__Exercise requirements__
Below are records to reproduce in full; copy them exactly but keep the pictures out.

__Available records__

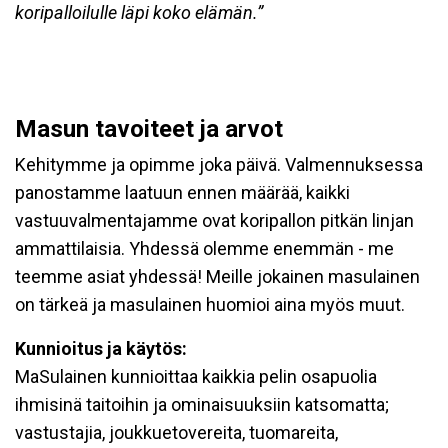
koripalloilulle läpi koko elämän.”
Masun tavoiteet ja arvot
Kehitymme ja opimme joka päivä. Valmennuksessa
panostamme laatuun ennen määrää, kaikki
vastuuvalmentajamme ovat koripallon pitkän linjan
ammattilaisia. Yhdessä olemme enemmän - me
teemme asiat yhdessä! Meille jokainen masulainen
on tärkeä ja masulainen huomioi aina myös muut.
Kunnioitus ja käytös:
MaSulainen kunnioittaa kaikkia pelin osapuolia
ihmisinä taitoihin ja ominaisuuksiin katsomatta;
vastustajia, joukkuetovereita, tuomareita,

__Output of the task__
koripalloilulle läpi koko elämän.”
Masun tavoiteet ja arvot
Kehitymme ja opimme joka päivä. Valmennuksessa
panostamme laatuun ennen määrää, kaikki
vastuuvalmentajamme ovat koripallon pitkän linjan
ammattilaisia. Yhdessä olemme enemmän - me
teemme asiat yhdessä! Meille jokainen masulainen
on tärkeä ja masulainen huomioi aina myös muut.
Kunnioitus ja käytös:
MaSulainen kunnioittaa kaikkia pelin osapuolia
ihmisinä taitoihin ja ominaisuuksiin katsomatta;
vastustajia, joukkuetovereita, tuomareita,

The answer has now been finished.